When the first half of the 2017 season reached its conclusion, New York Yankees rookie sensation Aaron Judge had left his mark on the sport as a phenomenon.
The 6-foot-7 slugger led the major leagues with a 198 wRC+, led the league in WAR by 1.2 and joined Roger Maris, Babe Ruth and Alex Rodriguez as the only Yankee hitters to ever hit 30 or more home runs in the first half of a season. It was beyond remarkable.
With that said, his encore presentation has been a total dud. In 83 plate appearances, Judge owns a strikeout rate of 34.9 percent and is slashing .164/.313/.343. He has also struck out in 21-straight games dating back to July 8 — the longest streak with at least one strikeout by a Yankee hitter since 2000.
A regression was expected — by just looking at his BABIP of .426 in the first half — but the frontrunner for American League Rookie of the Year looks like the .179 hitter he was in 2016.
But what happened? It seemed like Judge turned a corner from the bright-eyed, inexperienced rookie he was a year ago. After taking the league by storm, why has he fallen back into the pit? Oddly enough, it’s the same reason behind what buried him back then.
Pitch recognition was a major issue when he first took the stage and while it seems to affect him during his contemporary slump, it starts from his unaggressiveness, if you will.
During the second half, there are a ton of called strikes on Judge right down the pipe and in his wheelhouse. Pitches that should be heading toward the StatCast record book is instead forcing the monstrous slugger to take a seat in the dugout:
Being caught in-between like this and losing your aggressive approach could be caused from a ton of other aspects. One is how pitchers, according to the data provided by Texas Leaguers, are changing their approach.

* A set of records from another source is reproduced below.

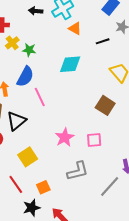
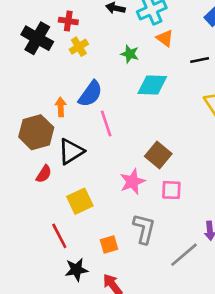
green star: (29, 50) -> (130, 54), moved
brown square: (105, 105) -> (158, 155), moved
gray L-shape: (78, 171) -> (144, 229), turned -70
orange square: (43, 187) -> (109, 244), moved

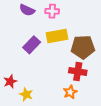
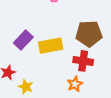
yellow rectangle: (57, 36) -> (51, 46), moved
purple rectangle: (32, 45) -> (23, 40), moved

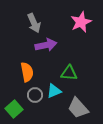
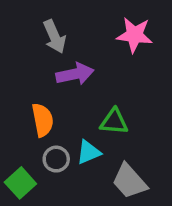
pink star: (81, 22) -> (134, 35), turned 30

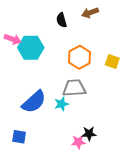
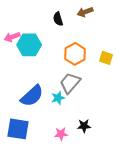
pink arrow: (13, 39) -> (12, 37), turned 140
gray trapezoid: (74, 88) -> (70, 83), turned -45
blue square: (19, 137) -> (18, 129), size x1.6
pink star: (78, 142) -> (61, 134), moved

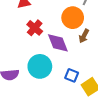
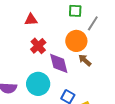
brown arrow: (84, 36) -> (85, 60), turned 96

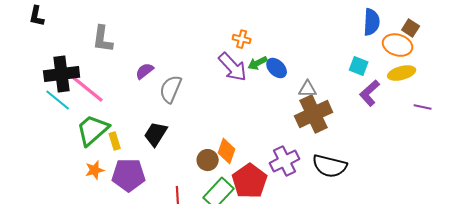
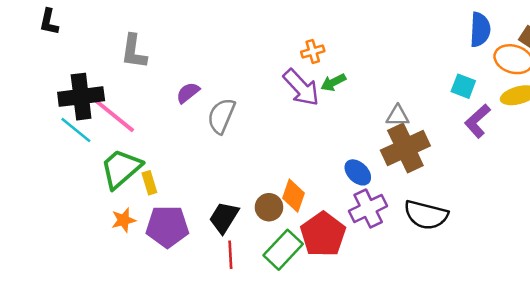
orange cross: (242, 39) -> (313, 51), turned -30
blue ellipse: (277, 68) -> (358, 172), moved
black trapezoid: (156, 134) -> (224, 217), moved

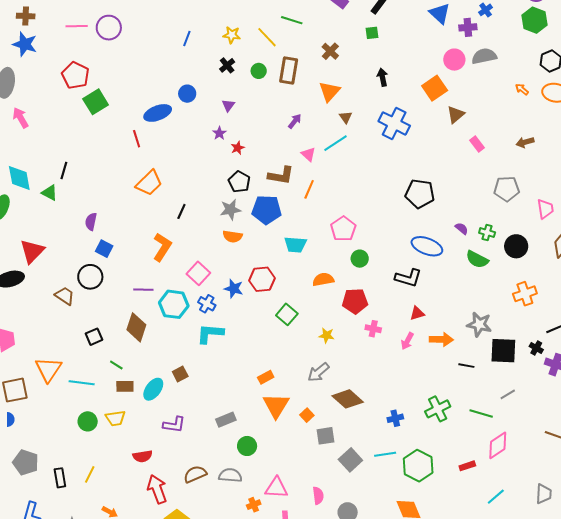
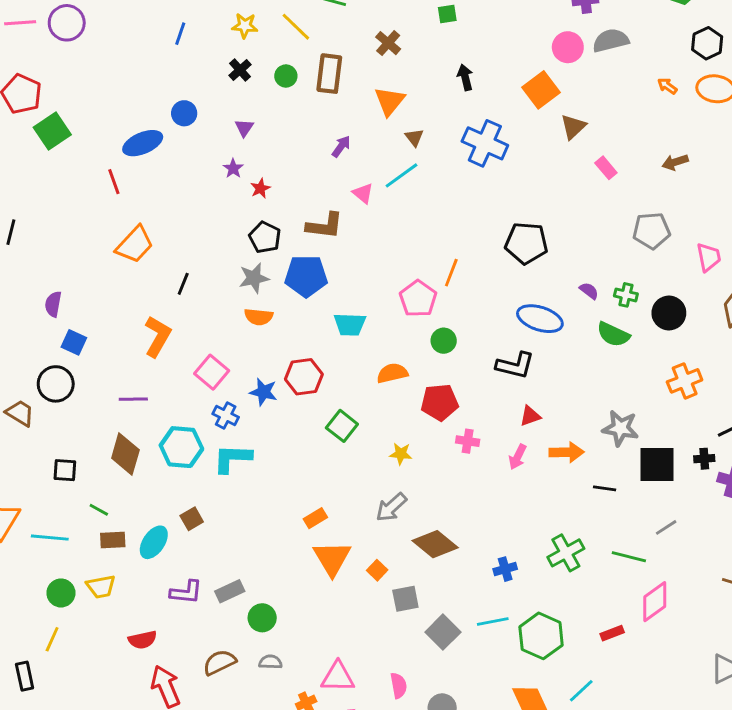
orange line: (309, 189) -> (451, 273), moved
cyan hexagon: (174, 304) -> (181, 447), moved
black square: (94, 337) -> (65, 470), turned 30
black cross: (536, 348) -> (704, 459), turned -32
gray rectangle: (226, 420) -> (230, 591), moved
green circle: (247, 446) -> (262, 618), moved
yellow line: (90, 474) -> (52, 639), moved
gray semicircle: (230, 475) -> (270, 662), size x0.7
cyan line: (496, 497) -> (581, 691), moved

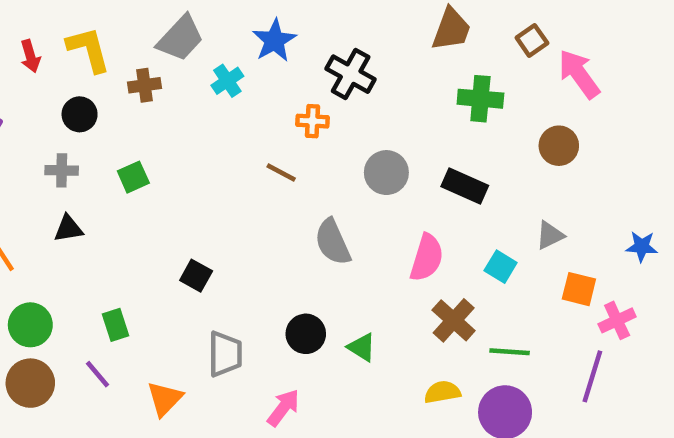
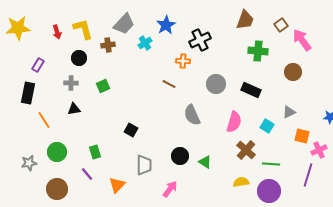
black cross: (351, 74) -> (200, 40), turned 35
brown circle: (30, 383) -> (57, 189), moved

In the first half of the 2017 season, 54.4 percent of first pitch pitches were either a two-seam or four-seam fastball. 18.6 percent of first-pitch pitches were sliders, 8.6 percent were changeups and 7.8 percent were curveballs. Judge’s “stay-centered” approach works perfectly here, as more often than not, he knows he’s getting the hard stuff to kick-off an at-bat.
This also goes hand-in-hand with his discipline. He knows what he’s looking for before he gets up to the dish. Therefore, there’s no sense chasing all the junk, especially when he successfully distinguishes pitches.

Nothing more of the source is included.